◆ INSTRUCTIONS TO FOLLOW
Scan the records for the string "status"; copy each line where it occurs.

____

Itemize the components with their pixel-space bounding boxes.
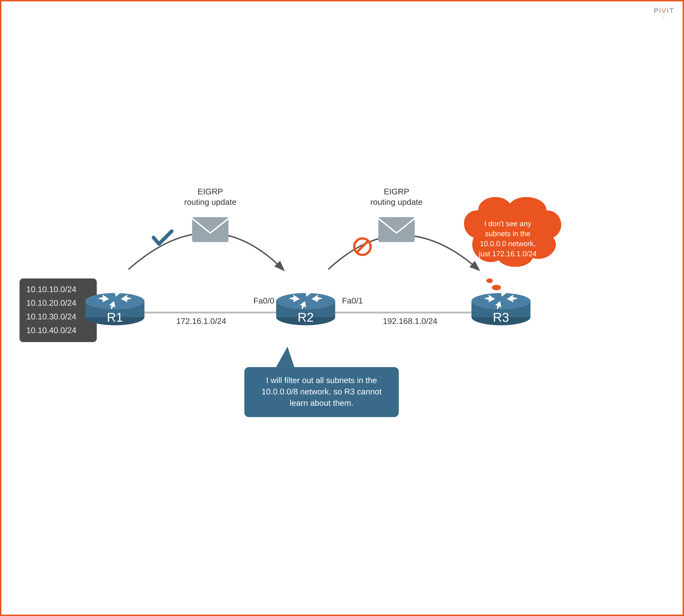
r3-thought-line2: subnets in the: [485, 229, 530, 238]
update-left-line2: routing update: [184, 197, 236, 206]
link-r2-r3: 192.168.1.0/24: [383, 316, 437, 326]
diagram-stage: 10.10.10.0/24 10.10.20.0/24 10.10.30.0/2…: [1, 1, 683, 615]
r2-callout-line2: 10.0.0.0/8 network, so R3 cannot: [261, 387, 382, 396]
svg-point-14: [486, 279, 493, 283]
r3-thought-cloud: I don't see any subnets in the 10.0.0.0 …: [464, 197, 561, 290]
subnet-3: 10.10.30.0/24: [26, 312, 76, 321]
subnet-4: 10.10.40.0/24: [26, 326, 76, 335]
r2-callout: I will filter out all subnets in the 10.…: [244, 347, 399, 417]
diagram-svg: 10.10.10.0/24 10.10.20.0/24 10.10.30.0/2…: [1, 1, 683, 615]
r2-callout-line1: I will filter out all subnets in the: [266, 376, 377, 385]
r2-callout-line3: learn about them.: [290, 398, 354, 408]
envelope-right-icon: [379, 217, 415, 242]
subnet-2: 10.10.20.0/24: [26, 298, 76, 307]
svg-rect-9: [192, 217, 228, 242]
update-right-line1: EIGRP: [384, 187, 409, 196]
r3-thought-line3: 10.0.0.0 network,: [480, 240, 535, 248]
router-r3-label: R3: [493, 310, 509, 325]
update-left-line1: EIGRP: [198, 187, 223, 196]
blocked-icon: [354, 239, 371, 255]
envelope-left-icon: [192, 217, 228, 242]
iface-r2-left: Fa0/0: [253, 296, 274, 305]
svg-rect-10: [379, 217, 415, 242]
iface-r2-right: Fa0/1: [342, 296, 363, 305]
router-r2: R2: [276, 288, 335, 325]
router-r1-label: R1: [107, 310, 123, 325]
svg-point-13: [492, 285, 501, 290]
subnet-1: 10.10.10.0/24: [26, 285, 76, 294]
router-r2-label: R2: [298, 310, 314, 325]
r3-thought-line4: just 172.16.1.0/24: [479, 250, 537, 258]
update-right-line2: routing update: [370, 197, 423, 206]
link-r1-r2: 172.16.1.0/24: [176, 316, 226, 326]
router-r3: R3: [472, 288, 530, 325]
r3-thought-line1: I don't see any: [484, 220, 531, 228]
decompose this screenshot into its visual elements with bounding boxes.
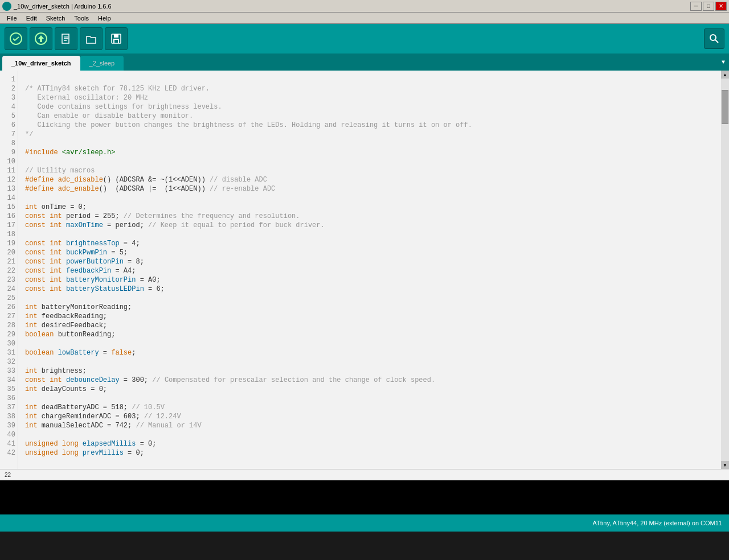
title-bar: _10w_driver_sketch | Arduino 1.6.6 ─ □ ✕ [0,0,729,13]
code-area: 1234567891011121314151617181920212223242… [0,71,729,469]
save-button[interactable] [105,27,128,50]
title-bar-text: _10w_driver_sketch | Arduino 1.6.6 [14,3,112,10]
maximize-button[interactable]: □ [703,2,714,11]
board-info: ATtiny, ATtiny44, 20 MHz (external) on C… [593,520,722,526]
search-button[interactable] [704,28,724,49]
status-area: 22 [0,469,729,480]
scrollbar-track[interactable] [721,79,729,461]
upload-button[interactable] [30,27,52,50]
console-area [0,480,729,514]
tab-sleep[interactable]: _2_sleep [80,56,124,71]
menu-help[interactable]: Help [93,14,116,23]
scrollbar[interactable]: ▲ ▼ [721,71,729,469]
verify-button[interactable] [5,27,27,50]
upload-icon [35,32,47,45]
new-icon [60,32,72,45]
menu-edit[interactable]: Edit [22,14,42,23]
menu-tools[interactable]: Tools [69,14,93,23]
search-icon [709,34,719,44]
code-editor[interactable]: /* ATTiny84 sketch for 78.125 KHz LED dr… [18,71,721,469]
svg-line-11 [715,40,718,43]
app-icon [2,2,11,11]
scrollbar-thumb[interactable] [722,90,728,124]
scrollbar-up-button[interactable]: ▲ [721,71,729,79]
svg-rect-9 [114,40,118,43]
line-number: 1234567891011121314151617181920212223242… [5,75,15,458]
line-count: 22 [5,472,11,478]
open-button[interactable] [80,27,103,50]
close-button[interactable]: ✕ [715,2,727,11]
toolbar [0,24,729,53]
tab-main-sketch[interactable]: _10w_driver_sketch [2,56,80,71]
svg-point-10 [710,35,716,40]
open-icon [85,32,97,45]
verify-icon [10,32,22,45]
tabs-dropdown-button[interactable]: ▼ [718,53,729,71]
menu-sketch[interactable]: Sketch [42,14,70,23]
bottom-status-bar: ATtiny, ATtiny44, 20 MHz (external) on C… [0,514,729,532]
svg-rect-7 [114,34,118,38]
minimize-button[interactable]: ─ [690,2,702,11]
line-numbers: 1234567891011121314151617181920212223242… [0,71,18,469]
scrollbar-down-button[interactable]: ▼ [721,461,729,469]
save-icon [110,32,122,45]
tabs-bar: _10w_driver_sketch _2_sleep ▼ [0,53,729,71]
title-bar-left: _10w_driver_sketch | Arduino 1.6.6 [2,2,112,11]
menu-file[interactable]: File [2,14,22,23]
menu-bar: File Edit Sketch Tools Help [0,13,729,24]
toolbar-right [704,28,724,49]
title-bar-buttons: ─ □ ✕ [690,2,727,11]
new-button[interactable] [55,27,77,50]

____

◆ ANSWER BELOW
status-area: 22 [0,469,729,480]
bottom-status-bar: ATtiny, ATtiny44, 20 MHz (external) on C… [0,514,729,532]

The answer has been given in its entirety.